Ripple-CEO Brad Garlinghouses Bankkonto nach 25 Jahren von großer Institution geschlossen

Ripple-CEO Brad Garlinghouse hat offengelegt, dass er kürzlich “entbankt” wurde, unter Berufung auf die verstärkte regulatorische Prüfung, die Personen im Kryptosektor betrifft. In einem CNBC-Interview berichtete er:

Ich persönlich wurde entbankt. Vor nicht allzu langer Zeit erhielt ich einen Anruf von einer der großen Banken, bei der ich seit 25 Jahren ein Konto hatte, und sie sagten, ‘Sie haben 5 Tage, um Ihr Geld zu bewegen.’

In Frage stelldend, warum, sagte Garlinghouse, dass die Bank ehrlich über den Grund war. “Sie waren tatsächlich sehr ehrlich,” sagte der Ripple-CEO und zitierte die Bank mit den Worten: “Schauen Sie, Sie sind eine bekannte Person im Bereich Krypto, und bekannte Personen, die mit Krypto zu tun haben, und die Kryptoindustrie selbst bedeuten mehr Kontrolle durch die Bundesregulierungsbehörden, also wollen wir das nicht.”

“Nun, das ist nicht legal,” fuhr er fort. Während er anmerkte, dass es andere Banken gibt, die ihn akzeptieren würden, wies er darauf hin: “Stellen Sie sich vor, dass Sie das auf mehr Banken übertragen, und wenn ich tatsächlich aus dem Bankensystem ausgeschlossen würde, nur weil ich der CEO von Ripple bin. Das ist eine feindliche Verwaltung, und ich denke, egal was bei dieser nächsten Wahl passiert, wir werden einen Neustart haben.’” Später bestätigte er gegenüber Coindesk, dass Citigroup Inc. die beteiligte Institution war.

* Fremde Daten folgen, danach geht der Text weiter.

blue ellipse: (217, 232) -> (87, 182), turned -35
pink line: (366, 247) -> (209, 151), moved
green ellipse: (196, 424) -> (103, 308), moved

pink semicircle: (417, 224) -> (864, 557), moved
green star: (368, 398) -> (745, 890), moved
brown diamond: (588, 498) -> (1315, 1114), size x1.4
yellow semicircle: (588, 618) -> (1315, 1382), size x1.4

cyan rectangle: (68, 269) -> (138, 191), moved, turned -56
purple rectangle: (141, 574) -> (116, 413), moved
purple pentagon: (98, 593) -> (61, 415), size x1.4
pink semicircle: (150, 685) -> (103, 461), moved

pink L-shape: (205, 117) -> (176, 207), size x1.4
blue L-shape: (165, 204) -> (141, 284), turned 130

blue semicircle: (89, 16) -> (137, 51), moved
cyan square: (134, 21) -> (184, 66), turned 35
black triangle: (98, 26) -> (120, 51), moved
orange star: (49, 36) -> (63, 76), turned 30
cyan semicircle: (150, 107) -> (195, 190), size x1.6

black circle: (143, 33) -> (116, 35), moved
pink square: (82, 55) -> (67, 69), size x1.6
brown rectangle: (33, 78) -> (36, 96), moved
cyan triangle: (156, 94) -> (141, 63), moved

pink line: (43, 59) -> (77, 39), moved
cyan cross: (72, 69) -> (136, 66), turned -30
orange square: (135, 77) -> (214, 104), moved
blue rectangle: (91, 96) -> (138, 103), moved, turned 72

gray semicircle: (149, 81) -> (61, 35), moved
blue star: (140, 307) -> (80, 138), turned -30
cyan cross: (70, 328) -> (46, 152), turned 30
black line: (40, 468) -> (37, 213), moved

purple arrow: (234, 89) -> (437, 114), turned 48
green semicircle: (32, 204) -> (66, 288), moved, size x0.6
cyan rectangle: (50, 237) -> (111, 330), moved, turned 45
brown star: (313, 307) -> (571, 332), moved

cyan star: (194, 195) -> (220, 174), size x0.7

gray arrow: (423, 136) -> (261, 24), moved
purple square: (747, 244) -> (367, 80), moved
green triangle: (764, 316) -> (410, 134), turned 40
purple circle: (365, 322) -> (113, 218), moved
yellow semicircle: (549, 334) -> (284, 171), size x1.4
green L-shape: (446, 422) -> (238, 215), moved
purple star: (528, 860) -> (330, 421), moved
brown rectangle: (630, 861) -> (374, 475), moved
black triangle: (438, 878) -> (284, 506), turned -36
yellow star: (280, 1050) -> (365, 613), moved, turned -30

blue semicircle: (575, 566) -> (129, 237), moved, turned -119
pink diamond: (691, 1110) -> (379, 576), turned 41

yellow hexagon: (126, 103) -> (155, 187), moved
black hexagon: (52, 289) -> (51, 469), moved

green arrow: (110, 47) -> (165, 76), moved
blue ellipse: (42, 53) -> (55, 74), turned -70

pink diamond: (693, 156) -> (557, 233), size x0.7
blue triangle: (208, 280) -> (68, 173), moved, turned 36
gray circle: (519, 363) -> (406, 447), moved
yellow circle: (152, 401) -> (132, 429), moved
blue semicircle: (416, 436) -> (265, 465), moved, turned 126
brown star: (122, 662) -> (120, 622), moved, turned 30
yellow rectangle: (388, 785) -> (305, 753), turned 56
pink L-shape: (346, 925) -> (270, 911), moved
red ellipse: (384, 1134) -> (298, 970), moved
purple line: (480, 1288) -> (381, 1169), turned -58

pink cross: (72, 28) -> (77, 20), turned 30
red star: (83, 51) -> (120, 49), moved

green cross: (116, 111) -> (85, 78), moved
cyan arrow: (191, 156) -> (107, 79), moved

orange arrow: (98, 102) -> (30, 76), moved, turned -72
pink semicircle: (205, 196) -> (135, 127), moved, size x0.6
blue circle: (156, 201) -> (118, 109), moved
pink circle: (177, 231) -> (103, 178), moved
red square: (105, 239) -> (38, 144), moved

Mit Optimismus für zukünftige regulatorische Änderungen äußerte Garlinghouse die Prognose eines Wandels in der US-Politik nach der nächsten Wahl, die seiner Meinung nach ein günstigeres Umfeld für Krypto-Innovation bieten könnte. US-basierte Fintech-Unternehmen riet er, eine Auslandsgründung in Erwägung zu ziehen, um regulatorische Stabilität zu gewährleisten, und fügte hinzu, dass mehrere Rechtssysteme bereits klarere Richtlinien für den Sektor bieten. Garlinghouse stellte auch fest, dass die USA erkennen könnten, dass sie eine strategische Chance verpassen, wenn sie die Blockchain-Technologie als wesentlich für die sich entwickelnde Finanzlandschaft nicht annehmen.

Im Hinblick auf Ripples laufenden Rechtsstreit mit der U.S. Securities and Exchange Commission (SEC) hob er eine bedeutende Gerichtsentscheidung hervor, die feststellte, dass “XRP an sich kein Wertpapier ist” — eine Entscheidung, die Garlinghouse als entscheidenden Sieg für die Kryptobranche bezeichnete. Er kritisierte weiter den inkonsistenten Ansatz der SEC bei der Regulierung von Kryptowährungen wie Bitcoin und Ethereum und wies auf die Notwendigkeit klarerer, verlässlicherer Richtlinien hin.